:: Exercise ::
Lines that contain "instances" are to be copied from the material, every one of them.

:: Provided data ::
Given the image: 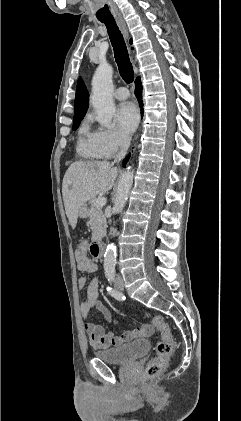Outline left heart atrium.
Wrapping results in <instances>:
<instances>
[{
  "mask_svg": "<svg viewBox=\"0 0 241 421\" xmlns=\"http://www.w3.org/2000/svg\"><path fill=\"white\" fill-rule=\"evenodd\" d=\"M116 121L122 132L130 135L139 121L137 107L131 102L122 103L116 112Z\"/></svg>",
  "mask_w": 241,
  "mask_h": 421,
  "instance_id": "39dd6f15",
  "label": "left heart atrium"
}]
</instances>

:: Response below ::
Wrapping results in <instances>:
<instances>
</instances>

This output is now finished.